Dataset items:
+---+
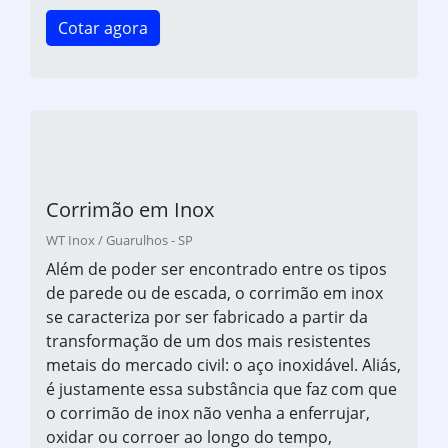
Cotar agora
Corrimão em Inox
WT Inox / Guarulhos - SP
Além de poder ser encontrado entre os tipos
de parede ou de escada, o corrimão em inox
se caracteriza por ser fabricado a partir da
transformação de um dos mais resistentes
metais do mercado civil: o aço inoxidável. Aliás,
é justamente essa substância que faz com que
o corrimão de inox não venha a enferrujar,
oxidar ou corroer ao longo do tempo,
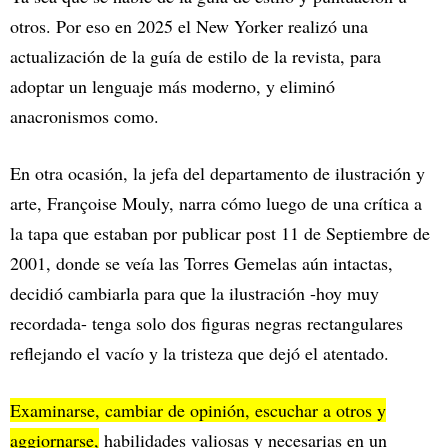
otros. Por eso en 2025 el New Yorker realizó una
actualización de la guía de estilo de la revista, para
adoptar un lenguaje más moderno, y eliminó
anacronismos como.
En otra ocasión, la jefa del departamento de ilustración y
arte, Françoise Mouly, narra cómo luego de una crítica a
la tapa que estaban por publicar post 11 de Septiembre de
2001, donde se veía las Torres Gemelas aún intactas,
decidió cambiarla para que la ilustración -hoy muy
recordada- tenga solo dos figuras negras rectangulares
reflejando el vacío y la tristeza que dejó el atentado.
Examinarse, cambiar de opinión, escuchar a otros y
aggiornarse,
habilidades valiosas y necesarias en un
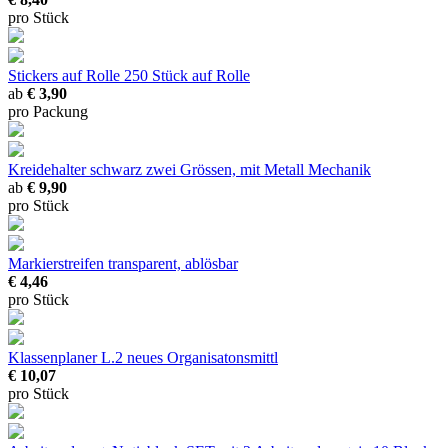
pro Stück
Stickers auf Rolle
250 Stück auf Rolle
ab
€ 3,90
pro Packung
Kreidehalter schwarz
zwei Grössen, mit Metall Mechanik
ab
€ 9,90
pro Stück
Markierstreifen
transparent, ablösbar
€ 4,46
pro Stück
Klassenplaner L.2
neues Organisatonsmittl
€ 10,07
pro Stück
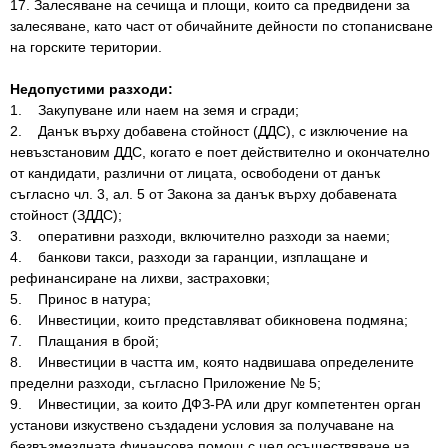
17. Залесяване на сечища и площи, които са предвидени за
залесяване, като част от обичайните дейности по стопанисване
на горските територии.
Недопустими разходи:
1. Закупуване или наем на земя и сгради;
2. Данък върху добавена стойност (ДДС), с изключение на
невъзстановим ДДС, когато е поет действително и окончателно
от кандидати, различни от лицата, освободени от данък
съгласно чл. 3, ал. 5 от Закона за данък върху добавената
стойност (ЗДДС);
3. оперативни разходи, включително разходи за наеми;
4. банкови такси, разходи за гаранции, изплащане и
рефинансиране на лихви, застраховки;
5. Принос в натура;
6. Инвестиции, които представляват обикновена подмяна;
7. Плащания в брой;
8. Инвестиции в частта им, която надвишава определените
пределни разходи, съгласно Приложение № 5;
9. Инвестиции, за които ДФЗ-РА или друг компетентен орган
установи изкуствено създадени условия за получаване на
безвъзмездната финансова помощ с цел осъществяване на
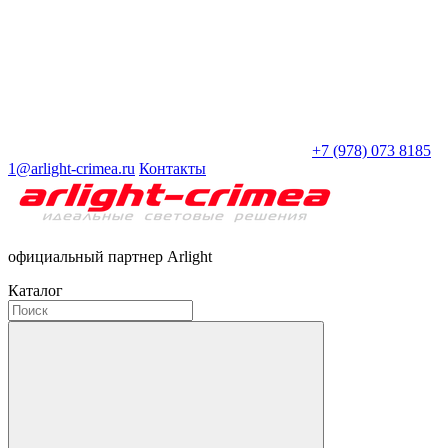
+7 (978) 073 8185
1@arlight-crimea.ru
Контакты
официальный партнер Arlight
Каталог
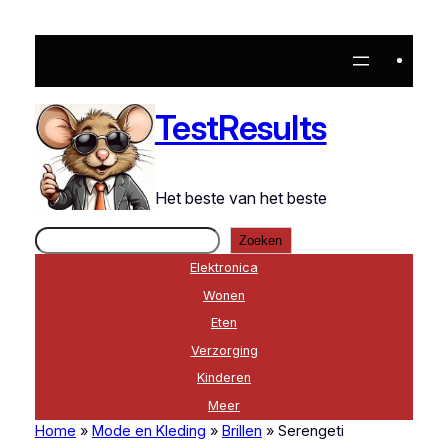
Ga
naar
de
inhoud
TestResults
Het beste van het beste
Zoeken
Zoeken
Elektronica
Wonen
Eten
Verzorging
Kinderen
Meer
Home
»
Mode en Kleding
»
Brillen
»
Serengeti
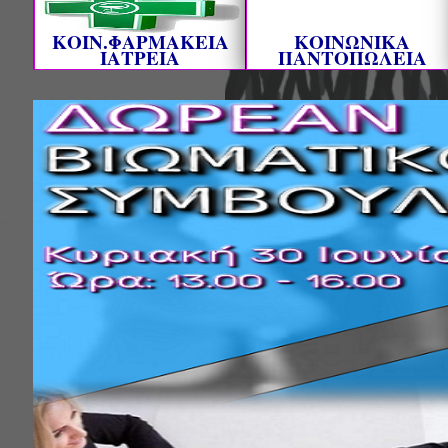
ΚΟΙΝ.ΦΑΡΜΑΚΕΙΑ
ΚΟΙΝΩΝΙΚΑ
ΙΑΤΡΕΙΑ
ΠΑΝΤΟΠΩΛΕΙΑ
+---+
Task goal » Scan the records for the word "para", and copy each line where it is found.

Solution below »
actualización de la guía de estilo de la revista, para
decidió cambiarla para que la ilustración -hoy muy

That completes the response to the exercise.